Dir. Michael Curtiz; writ. Julius J. Epstein, Philip G. Epstein, Howard Koch, based on a play by Murray Burnett and Joan Alison; feat. Humphrey Bogart, Ingrid Bergman, Paul Henreid, Claude Rains. (PG)
Texas Public Radio Cinema Tuesdays series
$10 for TPR members, $12 for non-members
7:30pm Tuesday, May 31
Santikos Bijou, 4522 Fredericksburg Rd
(210) 614-8977, tpr.org/cinema
Like “As Time Goes By,” the wistful tune that Sam, the pianist at Rick’s Café Américain, plays again, Casablanca grows richer with repetition. While Citizen Kane remains the most admired American film, the one that grownups love the most might well be Casablanca. Though set in North Africa (but shot in California), it is very American, not simply because during the bleakest hours of World War II it unabashedly roots for victory over the Nazi foe. The United States is presented as a haven for the oppressed (though American borders were in fact closed to refugees), and English is spoken, implausibly if also imperfectly, by everyone in its celluloid Morocco. Casablanca, which kicks off this year’s Cinema Tuesdays series presented by Texas Public Radio, is a Hollywood Western transposed from Tombstone to a lawless frontier town in North Africa. Most of its scenes are set in a saloon.
The saloonkeeper, Humphrey Bogart’s Rick Blaine, is, like Shane (Alan Ladd’s 1953 character from the Oscar-winning, eponymous western), a solitary outsider who saves the community and then moves on. Though Rick feigns callousness, his native benevolence is exposed when he arranges for a desperate woman to win at roulette. But he insists that: “I stick my neck out for nobody,” demonstrating that cynicism is disappointed altruism. A frustrated idealist who supported underdogs in Ethiopia and Spain, he has come to Casablanca not for the waters, but to salve psychic wounds. During the fall of Paris, he was unaccountably jilted by Ilsa Lund (Ingrid Bergman), the love of his life, who now shows up with her husband, Victor Laszlo (Paul Henreid), a valiant leader of the Nazi resistance. Rick is stunned: “Of all the gin joints in all the towns in all the world, she walks into mine.”
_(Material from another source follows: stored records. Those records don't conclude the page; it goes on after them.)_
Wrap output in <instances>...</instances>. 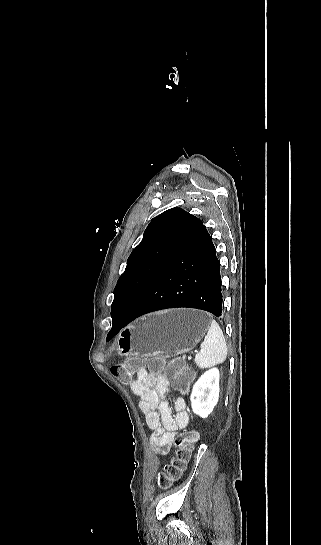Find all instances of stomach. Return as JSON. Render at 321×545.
Here are the masks:
<instances>
[{"instance_id": "1", "label": "stomach", "mask_w": 321, "mask_h": 545, "mask_svg": "<svg viewBox=\"0 0 321 545\" xmlns=\"http://www.w3.org/2000/svg\"><path fill=\"white\" fill-rule=\"evenodd\" d=\"M208 327L207 313L197 309H168L151 313L120 331L117 355H161L164 359L177 357L192 351Z\"/></svg>"}]
</instances>
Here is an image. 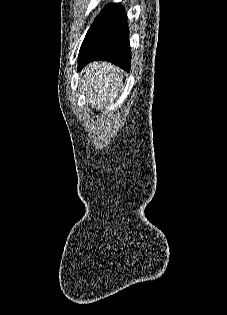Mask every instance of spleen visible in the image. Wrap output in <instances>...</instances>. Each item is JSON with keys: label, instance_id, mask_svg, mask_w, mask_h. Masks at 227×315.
<instances>
[{"label": "spleen", "instance_id": "spleen-1", "mask_svg": "<svg viewBox=\"0 0 227 315\" xmlns=\"http://www.w3.org/2000/svg\"><path fill=\"white\" fill-rule=\"evenodd\" d=\"M85 75L86 93L89 101L98 106V109L107 102L115 100L122 89L120 70L108 63H94Z\"/></svg>", "mask_w": 227, "mask_h": 315}]
</instances>
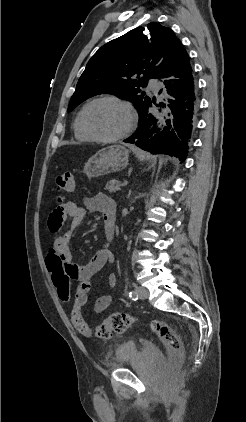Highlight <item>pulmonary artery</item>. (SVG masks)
Returning a JSON list of instances; mask_svg holds the SVG:
<instances>
[{
    "instance_id": "pulmonary-artery-1",
    "label": "pulmonary artery",
    "mask_w": 246,
    "mask_h": 422,
    "mask_svg": "<svg viewBox=\"0 0 246 422\" xmlns=\"http://www.w3.org/2000/svg\"><path fill=\"white\" fill-rule=\"evenodd\" d=\"M148 88L154 92H158L160 89V83L156 79H150L148 83Z\"/></svg>"
}]
</instances>
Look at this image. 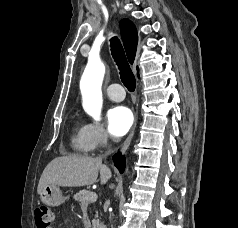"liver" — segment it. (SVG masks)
Returning <instances> with one entry per match:
<instances>
[{
  "instance_id": "1",
  "label": "liver",
  "mask_w": 238,
  "mask_h": 228,
  "mask_svg": "<svg viewBox=\"0 0 238 228\" xmlns=\"http://www.w3.org/2000/svg\"><path fill=\"white\" fill-rule=\"evenodd\" d=\"M100 172L101 184L112 177L101 158L69 155L53 159L44 169L37 188L40 195L45 186L80 187L93 184Z\"/></svg>"
}]
</instances>
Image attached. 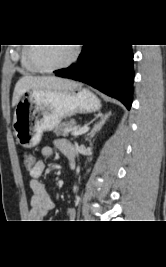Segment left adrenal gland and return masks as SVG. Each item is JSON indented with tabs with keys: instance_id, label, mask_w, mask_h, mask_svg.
I'll return each mask as SVG.
<instances>
[{
	"instance_id": "1",
	"label": "left adrenal gland",
	"mask_w": 166,
	"mask_h": 267,
	"mask_svg": "<svg viewBox=\"0 0 166 267\" xmlns=\"http://www.w3.org/2000/svg\"><path fill=\"white\" fill-rule=\"evenodd\" d=\"M111 113H107L105 115L99 113L96 118H100V120L94 124L93 128L91 129V131L87 134V137L85 138V140H90L96 132L100 131L102 126L104 125L105 121L108 119V117L110 116Z\"/></svg>"
}]
</instances>
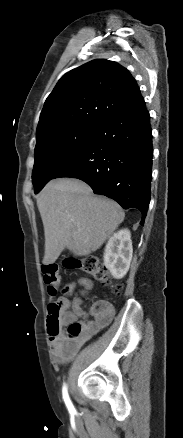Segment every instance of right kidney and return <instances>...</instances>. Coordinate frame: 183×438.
Instances as JSON below:
<instances>
[{"label":"right kidney","mask_w":183,"mask_h":438,"mask_svg":"<svg viewBox=\"0 0 183 438\" xmlns=\"http://www.w3.org/2000/svg\"><path fill=\"white\" fill-rule=\"evenodd\" d=\"M132 253L131 233L128 229L119 230L109 238L104 252V265L114 278L121 279L126 275Z\"/></svg>","instance_id":"ca27d5eb"}]
</instances>
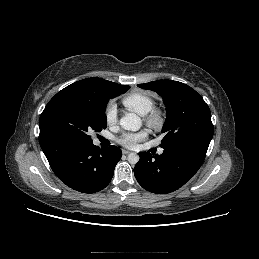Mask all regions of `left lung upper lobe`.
Returning a JSON list of instances; mask_svg holds the SVG:
<instances>
[{
	"mask_svg": "<svg viewBox=\"0 0 259 259\" xmlns=\"http://www.w3.org/2000/svg\"><path fill=\"white\" fill-rule=\"evenodd\" d=\"M138 87L157 92L166 105L162 148L193 146L207 151L214 127L210 109L199 93L184 83L171 80L152 81Z\"/></svg>",
	"mask_w": 259,
	"mask_h": 259,
	"instance_id": "left-lung-upper-lobe-1",
	"label": "left lung upper lobe"
}]
</instances>
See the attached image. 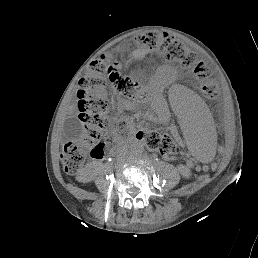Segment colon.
Returning a JSON list of instances; mask_svg holds the SVG:
<instances>
[{
    "mask_svg": "<svg viewBox=\"0 0 258 258\" xmlns=\"http://www.w3.org/2000/svg\"><path fill=\"white\" fill-rule=\"evenodd\" d=\"M136 44L148 50L160 48L166 52L169 59L178 61L186 67L192 66L195 77L201 82V93L209 99L218 95V88L210 78L209 68L203 62H198L193 52L185 51L182 44L174 37L145 32L136 38ZM109 83L126 96L131 95L136 88L135 81L116 68L112 52H106L93 61L87 74L80 81L77 99L86 139L84 145L68 143L65 146L62 162L67 173L73 174L81 167L87 148L90 153L103 155L111 144V140L104 136V131L110 126L106 115L108 109L106 89ZM140 134L144 144L151 150L162 155H173L178 152L177 142L166 134L157 130H143Z\"/></svg>",
    "mask_w": 258,
    "mask_h": 258,
    "instance_id": "5ec220e1",
    "label": "colon"
}]
</instances>
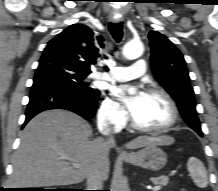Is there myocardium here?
<instances>
[{
	"instance_id": "obj_1",
	"label": "myocardium",
	"mask_w": 218,
	"mask_h": 191,
	"mask_svg": "<svg viewBox=\"0 0 218 191\" xmlns=\"http://www.w3.org/2000/svg\"><path fill=\"white\" fill-rule=\"evenodd\" d=\"M147 94L158 95L166 100L171 110V119L166 125L162 127H144V126L139 125L134 119V117H132L131 118L132 127L138 131L152 133V134L164 133V132L169 131L171 128H173L177 124L178 119H179V109H178L176 102L174 101V99L171 97V95L168 92L160 88H155V87L150 88L147 91Z\"/></svg>"
}]
</instances>
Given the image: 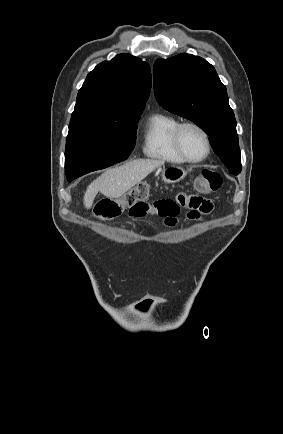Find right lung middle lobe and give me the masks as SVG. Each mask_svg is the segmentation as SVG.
Returning a JSON list of instances; mask_svg holds the SVG:
<instances>
[{
    "label": "right lung middle lobe",
    "instance_id": "right-lung-middle-lobe-1",
    "mask_svg": "<svg viewBox=\"0 0 283 434\" xmlns=\"http://www.w3.org/2000/svg\"><path fill=\"white\" fill-rule=\"evenodd\" d=\"M138 120L70 122L65 151L68 181L126 160L135 146Z\"/></svg>",
    "mask_w": 283,
    "mask_h": 434
}]
</instances>
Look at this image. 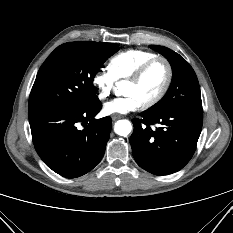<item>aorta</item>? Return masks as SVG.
Returning a JSON list of instances; mask_svg holds the SVG:
<instances>
[{
	"mask_svg": "<svg viewBox=\"0 0 233 233\" xmlns=\"http://www.w3.org/2000/svg\"><path fill=\"white\" fill-rule=\"evenodd\" d=\"M132 130V125L130 121L124 119V120H119L115 123L114 126V131L116 134L120 136L126 137Z\"/></svg>",
	"mask_w": 233,
	"mask_h": 233,
	"instance_id": "1",
	"label": "aorta"
}]
</instances>
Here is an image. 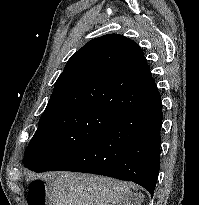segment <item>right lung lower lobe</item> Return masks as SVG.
<instances>
[{
	"mask_svg": "<svg viewBox=\"0 0 199 205\" xmlns=\"http://www.w3.org/2000/svg\"><path fill=\"white\" fill-rule=\"evenodd\" d=\"M143 101L94 142L51 171L93 173L133 181L153 197L160 168L161 96L154 80L129 85Z\"/></svg>",
	"mask_w": 199,
	"mask_h": 205,
	"instance_id": "right-lung-lower-lobe-1",
	"label": "right lung lower lobe"
}]
</instances>
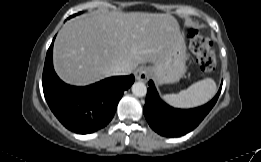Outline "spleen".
I'll list each match as a JSON object with an SVG mask.
<instances>
[{
	"instance_id": "1",
	"label": "spleen",
	"mask_w": 261,
	"mask_h": 162,
	"mask_svg": "<svg viewBox=\"0 0 261 162\" xmlns=\"http://www.w3.org/2000/svg\"><path fill=\"white\" fill-rule=\"evenodd\" d=\"M216 83L211 78L200 80L177 94H166L162 98L177 108H193L208 102L216 93Z\"/></svg>"
}]
</instances>
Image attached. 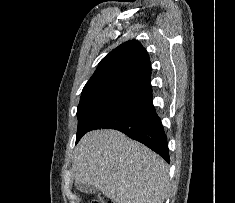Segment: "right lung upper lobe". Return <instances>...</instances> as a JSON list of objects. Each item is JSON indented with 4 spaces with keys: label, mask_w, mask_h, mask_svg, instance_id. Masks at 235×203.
<instances>
[{
    "label": "right lung upper lobe",
    "mask_w": 235,
    "mask_h": 203,
    "mask_svg": "<svg viewBox=\"0 0 235 203\" xmlns=\"http://www.w3.org/2000/svg\"><path fill=\"white\" fill-rule=\"evenodd\" d=\"M151 63L147 51L135 40L127 41L106 55L83 89L109 83L151 88Z\"/></svg>",
    "instance_id": "cb5924a9"
}]
</instances>
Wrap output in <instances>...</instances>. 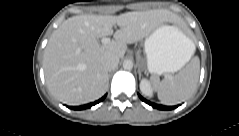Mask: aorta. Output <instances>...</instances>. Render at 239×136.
Returning a JSON list of instances; mask_svg holds the SVG:
<instances>
[{
  "instance_id": "aorta-1",
  "label": "aorta",
  "mask_w": 239,
  "mask_h": 136,
  "mask_svg": "<svg viewBox=\"0 0 239 136\" xmlns=\"http://www.w3.org/2000/svg\"><path fill=\"white\" fill-rule=\"evenodd\" d=\"M123 68L126 70H131L133 68V62L130 59H126L123 62Z\"/></svg>"
}]
</instances>
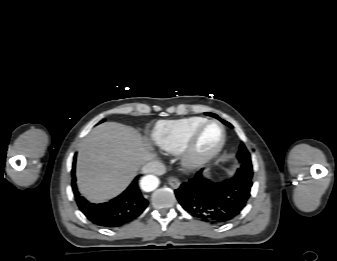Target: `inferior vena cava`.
Listing matches in <instances>:
<instances>
[{
  "label": "inferior vena cava",
  "instance_id": "1",
  "mask_svg": "<svg viewBox=\"0 0 337 261\" xmlns=\"http://www.w3.org/2000/svg\"><path fill=\"white\" fill-rule=\"evenodd\" d=\"M142 173H165V166L158 161H150L144 164L141 168Z\"/></svg>",
  "mask_w": 337,
  "mask_h": 261
}]
</instances>
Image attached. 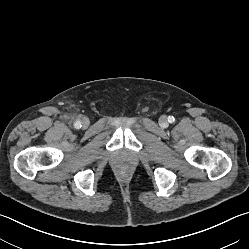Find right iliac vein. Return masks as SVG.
Instances as JSON below:
<instances>
[{"instance_id":"obj_1","label":"right iliac vein","mask_w":249,"mask_h":249,"mask_svg":"<svg viewBox=\"0 0 249 249\" xmlns=\"http://www.w3.org/2000/svg\"><path fill=\"white\" fill-rule=\"evenodd\" d=\"M89 124H90L89 119L84 118V119L82 120V126H83L84 128H87V127L89 126Z\"/></svg>"}]
</instances>
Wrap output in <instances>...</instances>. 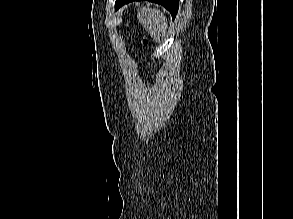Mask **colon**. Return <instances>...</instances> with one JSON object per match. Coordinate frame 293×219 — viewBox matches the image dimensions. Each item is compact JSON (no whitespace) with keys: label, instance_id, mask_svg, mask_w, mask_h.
<instances>
[{"label":"colon","instance_id":"5ec220e1","mask_svg":"<svg viewBox=\"0 0 293 219\" xmlns=\"http://www.w3.org/2000/svg\"><path fill=\"white\" fill-rule=\"evenodd\" d=\"M142 44L144 45V46H147L148 45V40L147 39H142Z\"/></svg>","mask_w":293,"mask_h":219}]
</instances>
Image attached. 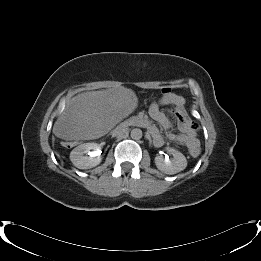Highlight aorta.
I'll return each instance as SVG.
<instances>
[{"label": "aorta", "instance_id": "aorta-1", "mask_svg": "<svg viewBox=\"0 0 261 261\" xmlns=\"http://www.w3.org/2000/svg\"><path fill=\"white\" fill-rule=\"evenodd\" d=\"M130 136L134 140H140L142 138V130L139 128H134L131 130Z\"/></svg>", "mask_w": 261, "mask_h": 261}]
</instances>
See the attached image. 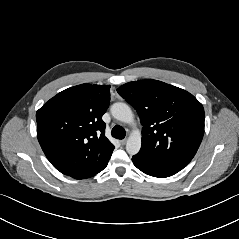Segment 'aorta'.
Wrapping results in <instances>:
<instances>
[{
    "instance_id": "762f6f07",
    "label": "aorta",
    "mask_w": 239,
    "mask_h": 239,
    "mask_svg": "<svg viewBox=\"0 0 239 239\" xmlns=\"http://www.w3.org/2000/svg\"><path fill=\"white\" fill-rule=\"evenodd\" d=\"M111 114L112 116L124 123L127 124H134V115L132 113L131 108L123 103V102H117L114 103L111 106ZM141 148V133L138 129L134 130L126 143V151L128 152V154L130 155H135L139 152Z\"/></svg>"
}]
</instances>
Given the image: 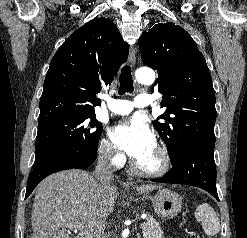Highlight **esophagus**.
Listing matches in <instances>:
<instances>
[{
    "label": "esophagus",
    "mask_w": 247,
    "mask_h": 238,
    "mask_svg": "<svg viewBox=\"0 0 247 238\" xmlns=\"http://www.w3.org/2000/svg\"><path fill=\"white\" fill-rule=\"evenodd\" d=\"M129 62H130V65L134 68L135 63H136V55H135V49L133 47H130Z\"/></svg>",
    "instance_id": "1"
}]
</instances>
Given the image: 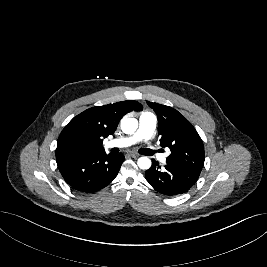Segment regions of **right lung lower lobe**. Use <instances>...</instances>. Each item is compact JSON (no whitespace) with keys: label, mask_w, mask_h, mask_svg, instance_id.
Instances as JSON below:
<instances>
[{"label":"right lung lower lobe","mask_w":267,"mask_h":267,"mask_svg":"<svg viewBox=\"0 0 267 267\" xmlns=\"http://www.w3.org/2000/svg\"><path fill=\"white\" fill-rule=\"evenodd\" d=\"M125 157L96 151L56 157L60 173L75 190L92 193L110 184L117 176Z\"/></svg>","instance_id":"right-lung-lower-lobe-1"}]
</instances>
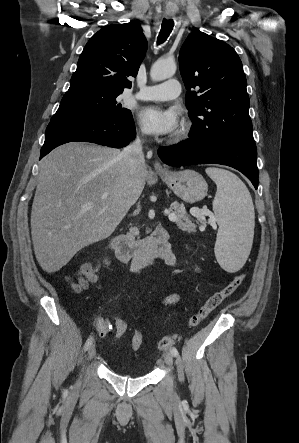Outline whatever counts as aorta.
Listing matches in <instances>:
<instances>
[{
    "mask_svg": "<svg viewBox=\"0 0 299 443\" xmlns=\"http://www.w3.org/2000/svg\"><path fill=\"white\" fill-rule=\"evenodd\" d=\"M176 69V63L173 60L159 59L152 65L150 77L153 81H162L172 77Z\"/></svg>",
    "mask_w": 299,
    "mask_h": 443,
    "instance_id": "1",
    "label": "aorta"
}]
</instances>
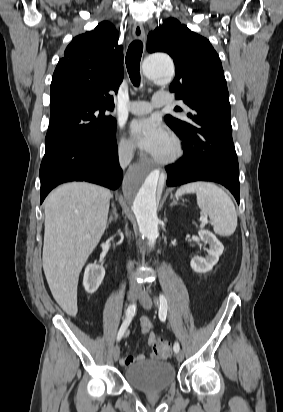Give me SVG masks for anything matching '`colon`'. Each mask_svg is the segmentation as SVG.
<instances>
[{
  "label": "colon",
  "mask_w": 283,
  "mask_h": 412,
  "mask_svg": "<svg viewBox=\"0 0 283 412\" xmlns=\"http://www.w3.org/2000/svg\"><path fill=\"white\" fill-rule=\"evenodd\" d=\"M155 355L159 358H166L171 354V344L162 339H158L154 342Z\"/></svg>",
  "instance_id": "obj_1"
}]
</instances>
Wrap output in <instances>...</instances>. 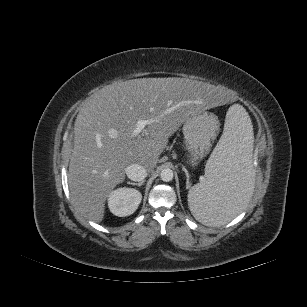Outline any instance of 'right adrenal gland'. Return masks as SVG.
Here are the masks:
<instances>
[{"mask_svg":"<svg viewBox=\"0 0 307 307\" xmlns=\"http://www.w3.org/2000/svg\"><path fill=\"white\" fill-rule=\"evenodd\" d=\"M144 183V181H141V182H139V183H135V182H128V184H130V185H136V186H141L142 184Z\"/></svg>","mask_w":307,"mask_h":307,"instance_id":"right-adrenal-gland-1","label":"right adrenal gland"}]
</instances>
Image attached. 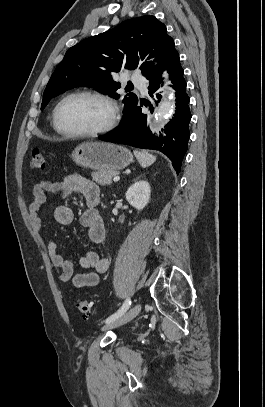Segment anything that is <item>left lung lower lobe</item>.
Wrapping results in <instances>:
<instances>
[{
  "label": "left lung lower lobe",
  "instance_id": "obj_1",
  "mask_svg": "<svg viewBox=\"0 0 265 407\" xmlns=\"http://www.w3.org/2000/svg\"><path fill=\"white\" fill-rule=\"evenodd\" d=\"M173 88L176 90V112L173 119L162 129V133L153 136L147 127V115L136 106L129 116L110 134L99 136L100 140L130 145L137 148L154 149L164 153L180 172L183 157L189 140L190 98L186 93L184 70L178 61L169 71ZM149 80V95L156 105L161 98V77L152 76ZM142 105V104H141ZM151 112L153 106L149 103Z\"/></svg>",
  "mask_w": 265,
  "mask_h": 407
}]
</instances>
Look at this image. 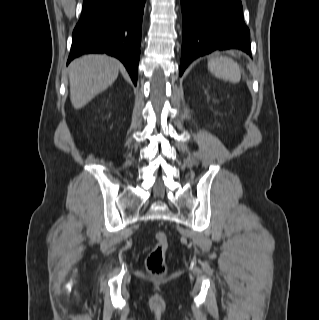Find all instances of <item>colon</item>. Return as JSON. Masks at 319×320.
<instances>
[{
  "mask_svg": "<svg viewBox=\"0 0 319 320\" xmlns=\"http://www.w3.org/2000/svg\"><path fill=\"white\" fill-rule=\"evenodd\" d=\"M156 244L152 248L146 259V268L154 276L165 274L167 267L165 264V254L168 249V237L163 231L155 233Z\"/></svg>",
  "mask_w": 319,
  "mask_h": 320,
  "instance_id": "5ec220e1",
  "label": "colon"
}]
</instances>
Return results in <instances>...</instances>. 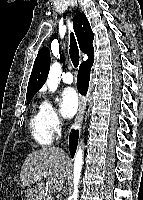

Global catastrophe thus provides the stage for an equilateral romantic triangle. Rick, Ilsa, and Victor are each so sympathetic that the ending comes as a shock on each viewing and the screenwriters themselves could not decide whether Ilsa would go off with lover or husband until after shooting began. As if to undercut the mawkishness that might have overwhelmed a film that dares endorse love, friendship, courage, and devotion, Rick reminds Ilsa that: “The problems of three little people don’t amount to a hill of beans in this crazy world.” Bean-counters wield more clout than artists, but as long as a perfect balance of wit and sentiment counts for much, we’ll always have Casablanca.